Data items
┏━━

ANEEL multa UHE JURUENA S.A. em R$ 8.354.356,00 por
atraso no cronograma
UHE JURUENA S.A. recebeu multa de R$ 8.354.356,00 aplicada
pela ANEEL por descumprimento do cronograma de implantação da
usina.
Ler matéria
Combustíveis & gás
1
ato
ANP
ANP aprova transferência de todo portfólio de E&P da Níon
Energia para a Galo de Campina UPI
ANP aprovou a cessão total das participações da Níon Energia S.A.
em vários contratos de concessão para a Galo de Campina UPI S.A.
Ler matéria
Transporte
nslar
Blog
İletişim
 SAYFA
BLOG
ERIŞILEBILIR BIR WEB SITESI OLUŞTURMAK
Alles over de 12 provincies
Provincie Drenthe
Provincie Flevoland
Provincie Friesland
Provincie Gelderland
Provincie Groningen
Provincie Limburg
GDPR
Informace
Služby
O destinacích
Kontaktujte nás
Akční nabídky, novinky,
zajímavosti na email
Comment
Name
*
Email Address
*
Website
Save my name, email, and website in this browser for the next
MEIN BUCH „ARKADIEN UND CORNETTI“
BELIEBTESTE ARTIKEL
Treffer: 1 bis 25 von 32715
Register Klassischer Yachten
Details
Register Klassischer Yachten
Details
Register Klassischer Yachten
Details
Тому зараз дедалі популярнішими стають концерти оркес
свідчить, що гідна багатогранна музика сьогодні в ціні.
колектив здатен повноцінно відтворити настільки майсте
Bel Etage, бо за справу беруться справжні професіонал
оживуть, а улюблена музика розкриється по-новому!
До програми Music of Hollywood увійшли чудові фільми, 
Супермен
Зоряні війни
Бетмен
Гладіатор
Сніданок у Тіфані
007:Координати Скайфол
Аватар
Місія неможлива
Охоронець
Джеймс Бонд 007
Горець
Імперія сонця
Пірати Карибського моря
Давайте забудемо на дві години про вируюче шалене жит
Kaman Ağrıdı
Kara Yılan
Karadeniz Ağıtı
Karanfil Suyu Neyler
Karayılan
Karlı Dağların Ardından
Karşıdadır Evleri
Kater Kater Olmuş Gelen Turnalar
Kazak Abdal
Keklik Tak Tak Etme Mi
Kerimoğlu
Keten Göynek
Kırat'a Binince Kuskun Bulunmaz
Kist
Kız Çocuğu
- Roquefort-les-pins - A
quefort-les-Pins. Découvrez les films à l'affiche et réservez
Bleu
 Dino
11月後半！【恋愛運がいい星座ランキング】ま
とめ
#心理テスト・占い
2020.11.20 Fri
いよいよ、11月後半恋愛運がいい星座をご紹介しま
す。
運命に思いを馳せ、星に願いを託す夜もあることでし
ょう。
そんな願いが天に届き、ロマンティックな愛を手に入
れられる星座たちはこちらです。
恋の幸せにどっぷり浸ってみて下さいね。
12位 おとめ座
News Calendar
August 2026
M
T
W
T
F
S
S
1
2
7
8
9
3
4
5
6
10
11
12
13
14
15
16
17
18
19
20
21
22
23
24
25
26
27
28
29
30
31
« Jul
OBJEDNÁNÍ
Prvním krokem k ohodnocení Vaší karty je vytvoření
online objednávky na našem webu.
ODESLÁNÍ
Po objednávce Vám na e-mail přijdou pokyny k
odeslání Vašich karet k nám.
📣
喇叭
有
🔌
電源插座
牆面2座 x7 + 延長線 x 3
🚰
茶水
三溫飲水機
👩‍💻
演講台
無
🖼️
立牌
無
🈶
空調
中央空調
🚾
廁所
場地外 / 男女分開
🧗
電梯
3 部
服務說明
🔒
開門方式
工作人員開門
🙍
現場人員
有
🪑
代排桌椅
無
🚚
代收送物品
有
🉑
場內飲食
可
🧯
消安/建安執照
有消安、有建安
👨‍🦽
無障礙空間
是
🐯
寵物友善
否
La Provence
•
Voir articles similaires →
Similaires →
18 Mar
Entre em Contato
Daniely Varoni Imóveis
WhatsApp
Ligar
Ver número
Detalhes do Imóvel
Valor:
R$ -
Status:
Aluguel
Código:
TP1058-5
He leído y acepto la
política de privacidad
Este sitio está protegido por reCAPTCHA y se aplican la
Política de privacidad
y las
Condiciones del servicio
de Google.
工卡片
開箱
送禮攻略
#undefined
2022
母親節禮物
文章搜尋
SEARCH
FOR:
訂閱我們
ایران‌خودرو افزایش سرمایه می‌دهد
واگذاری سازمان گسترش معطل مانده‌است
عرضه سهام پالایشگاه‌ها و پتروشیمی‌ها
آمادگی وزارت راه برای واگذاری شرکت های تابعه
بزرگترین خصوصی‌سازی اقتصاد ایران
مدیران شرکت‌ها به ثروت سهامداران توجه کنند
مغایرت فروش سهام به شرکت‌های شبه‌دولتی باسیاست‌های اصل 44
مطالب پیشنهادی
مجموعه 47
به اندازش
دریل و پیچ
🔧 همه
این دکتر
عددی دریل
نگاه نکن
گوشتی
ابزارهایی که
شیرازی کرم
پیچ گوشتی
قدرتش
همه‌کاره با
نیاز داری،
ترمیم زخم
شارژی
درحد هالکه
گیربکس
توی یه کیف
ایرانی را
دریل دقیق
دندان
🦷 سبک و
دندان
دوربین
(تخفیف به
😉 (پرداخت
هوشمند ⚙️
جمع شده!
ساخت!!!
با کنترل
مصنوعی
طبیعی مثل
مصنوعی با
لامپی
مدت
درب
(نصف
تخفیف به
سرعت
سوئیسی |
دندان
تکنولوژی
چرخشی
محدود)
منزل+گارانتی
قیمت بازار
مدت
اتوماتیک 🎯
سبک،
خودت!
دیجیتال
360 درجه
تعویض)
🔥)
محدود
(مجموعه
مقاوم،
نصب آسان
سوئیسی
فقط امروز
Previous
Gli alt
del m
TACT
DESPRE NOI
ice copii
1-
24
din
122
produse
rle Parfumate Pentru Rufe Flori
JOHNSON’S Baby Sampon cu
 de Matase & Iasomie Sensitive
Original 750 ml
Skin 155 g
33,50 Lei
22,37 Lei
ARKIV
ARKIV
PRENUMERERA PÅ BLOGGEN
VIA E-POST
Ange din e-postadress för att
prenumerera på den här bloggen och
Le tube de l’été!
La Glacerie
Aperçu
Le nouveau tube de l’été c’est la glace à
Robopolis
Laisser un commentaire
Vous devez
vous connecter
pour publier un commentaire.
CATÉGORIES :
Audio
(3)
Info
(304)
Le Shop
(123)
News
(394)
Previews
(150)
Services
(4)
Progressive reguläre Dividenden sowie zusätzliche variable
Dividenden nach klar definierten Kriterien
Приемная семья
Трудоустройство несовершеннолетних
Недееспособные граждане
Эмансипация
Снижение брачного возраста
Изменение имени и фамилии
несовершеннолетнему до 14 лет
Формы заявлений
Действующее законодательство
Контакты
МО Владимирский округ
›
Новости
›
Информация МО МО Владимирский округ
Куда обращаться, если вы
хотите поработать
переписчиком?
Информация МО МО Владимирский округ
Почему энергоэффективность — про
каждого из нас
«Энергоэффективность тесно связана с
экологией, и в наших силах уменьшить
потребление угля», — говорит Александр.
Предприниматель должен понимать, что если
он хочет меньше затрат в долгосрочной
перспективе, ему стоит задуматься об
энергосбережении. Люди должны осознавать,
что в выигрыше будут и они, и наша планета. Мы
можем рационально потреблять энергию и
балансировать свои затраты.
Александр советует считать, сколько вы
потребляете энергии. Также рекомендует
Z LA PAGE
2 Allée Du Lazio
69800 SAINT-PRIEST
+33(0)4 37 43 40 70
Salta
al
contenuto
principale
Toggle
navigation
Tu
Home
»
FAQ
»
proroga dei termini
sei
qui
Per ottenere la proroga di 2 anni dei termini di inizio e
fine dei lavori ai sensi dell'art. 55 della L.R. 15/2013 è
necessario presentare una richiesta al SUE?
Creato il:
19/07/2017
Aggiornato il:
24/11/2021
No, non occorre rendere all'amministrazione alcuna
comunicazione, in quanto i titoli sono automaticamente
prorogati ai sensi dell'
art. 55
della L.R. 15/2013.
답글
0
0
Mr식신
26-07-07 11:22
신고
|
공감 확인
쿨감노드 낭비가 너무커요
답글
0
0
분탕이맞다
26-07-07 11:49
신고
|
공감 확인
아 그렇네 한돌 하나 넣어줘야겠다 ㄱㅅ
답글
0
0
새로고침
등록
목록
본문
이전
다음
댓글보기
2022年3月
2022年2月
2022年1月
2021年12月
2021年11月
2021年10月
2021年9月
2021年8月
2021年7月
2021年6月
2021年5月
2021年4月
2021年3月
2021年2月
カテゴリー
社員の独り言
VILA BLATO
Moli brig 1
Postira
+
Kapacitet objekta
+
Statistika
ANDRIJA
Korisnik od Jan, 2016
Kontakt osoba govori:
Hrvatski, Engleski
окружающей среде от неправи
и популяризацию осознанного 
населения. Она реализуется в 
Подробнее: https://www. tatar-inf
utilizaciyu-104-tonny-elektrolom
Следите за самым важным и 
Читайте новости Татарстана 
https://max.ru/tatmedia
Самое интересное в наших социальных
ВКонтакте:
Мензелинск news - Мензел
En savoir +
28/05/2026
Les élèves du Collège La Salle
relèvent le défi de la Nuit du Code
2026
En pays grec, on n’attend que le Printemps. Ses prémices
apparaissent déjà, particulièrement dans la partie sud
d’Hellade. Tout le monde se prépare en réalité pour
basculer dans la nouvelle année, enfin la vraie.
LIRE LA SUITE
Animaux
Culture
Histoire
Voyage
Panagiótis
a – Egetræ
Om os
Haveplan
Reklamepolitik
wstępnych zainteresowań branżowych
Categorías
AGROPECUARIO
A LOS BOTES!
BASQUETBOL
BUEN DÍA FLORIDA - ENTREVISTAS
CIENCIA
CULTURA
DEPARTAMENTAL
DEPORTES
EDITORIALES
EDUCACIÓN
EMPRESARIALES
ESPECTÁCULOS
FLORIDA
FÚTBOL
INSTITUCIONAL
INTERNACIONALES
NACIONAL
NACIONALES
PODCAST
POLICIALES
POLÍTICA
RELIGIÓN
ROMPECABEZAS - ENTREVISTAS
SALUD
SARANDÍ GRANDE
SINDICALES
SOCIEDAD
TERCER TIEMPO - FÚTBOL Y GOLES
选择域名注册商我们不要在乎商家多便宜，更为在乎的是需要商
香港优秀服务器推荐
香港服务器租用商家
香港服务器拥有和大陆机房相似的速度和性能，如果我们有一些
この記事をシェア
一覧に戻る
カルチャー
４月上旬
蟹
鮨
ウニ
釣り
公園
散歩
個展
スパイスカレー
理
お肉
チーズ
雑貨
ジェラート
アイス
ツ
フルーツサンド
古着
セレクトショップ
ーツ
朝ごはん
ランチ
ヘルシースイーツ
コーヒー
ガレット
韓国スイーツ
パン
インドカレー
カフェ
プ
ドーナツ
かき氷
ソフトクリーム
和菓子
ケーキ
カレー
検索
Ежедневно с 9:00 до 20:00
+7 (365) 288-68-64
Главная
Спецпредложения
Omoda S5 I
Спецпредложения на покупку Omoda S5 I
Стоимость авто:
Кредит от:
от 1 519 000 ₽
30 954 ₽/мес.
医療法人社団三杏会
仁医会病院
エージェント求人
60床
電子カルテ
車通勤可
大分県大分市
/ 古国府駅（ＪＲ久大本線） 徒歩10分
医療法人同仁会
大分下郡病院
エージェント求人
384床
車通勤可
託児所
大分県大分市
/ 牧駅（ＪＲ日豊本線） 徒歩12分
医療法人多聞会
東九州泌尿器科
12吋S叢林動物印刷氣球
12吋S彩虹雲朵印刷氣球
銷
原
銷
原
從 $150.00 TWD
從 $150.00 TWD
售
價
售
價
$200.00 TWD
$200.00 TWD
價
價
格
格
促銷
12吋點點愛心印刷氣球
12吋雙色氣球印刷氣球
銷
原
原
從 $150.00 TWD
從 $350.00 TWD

┗━━

Assignment
Starting at the top of the data above, repeat every line exactly until the line containing "Давайте забудемо на" has been given, then stop.

Output
ANEEL multa UHE JURUENA S.A. em R$ 8.354.356,00 por
atraso no cronograma
UHE JURUENA S.A. recebeu multa de R$ 8.354.356,00 aplicada
pela ANEEL por descumprimento do cronograma de implantação da
usina.
Ler matéria
Combustíveis & gás
1
ato
ANP
ANP aprova transferência de todo portfólio de E&P da Níon
Energia para a Galo de Campina UPI
ANP aprovou a cessão total das participações da Níon Energia S.A.
em vários contratos de concessão para a Galo de Campina UPI S.A.
Ler matéria
Transporte
nslar
Blog
İletişim
 SAYFA
BLOG
ERIŞILEBILIR BIR WEB SITESI OLUŞTURMAK
Alles over de 12 provincies
Provincie Drenthe
Provincie Flevoland
Provincie Friesland
Provincie Gelderland
Provincie Groningen
Provincie Limburg
GDPR
Informace
Služby
O destinacích
Kontaktujte nás
Akční nabídky, novinky,
zajímavosti na email
Comment
Name
*
Email Address
*
Website
Save my name, email, and website in this browser for the next
MEIN BUCH „ARKADIEN UND CORNETTI“
BELIEBTESTE ARTIKEL
Treffer: 1 bis 25 von 32715
Register Klassischer Yachten
Details
Register Klassischer Yachten
Details
Register Klassischer Yachten
Details
Тому зараз дедалі популярнішими стають концерти оркес
свідчить, що гідна багатогранна музика сьогодні в ціні.
колектив здатен повноцінно відтворити настільки майсте
Bel Etage, бо за справу беруться справжні професіонал
оживуть, а улюблена музика розкриється по-новому!
До програми Music of Hollywood увійшли чудові фільми, 
Супермен
Зоряні війни
Бетмен
Гладіатор
Сніданок у Тіфані
007:Координати Скайфол
Аватар
Місія неможлива
Охоронець
Джеймс Бонд 007
Горець
Імперія сонця
Пірати Карибського моря
Давайте забудемо на дві години про вируюче шалене жит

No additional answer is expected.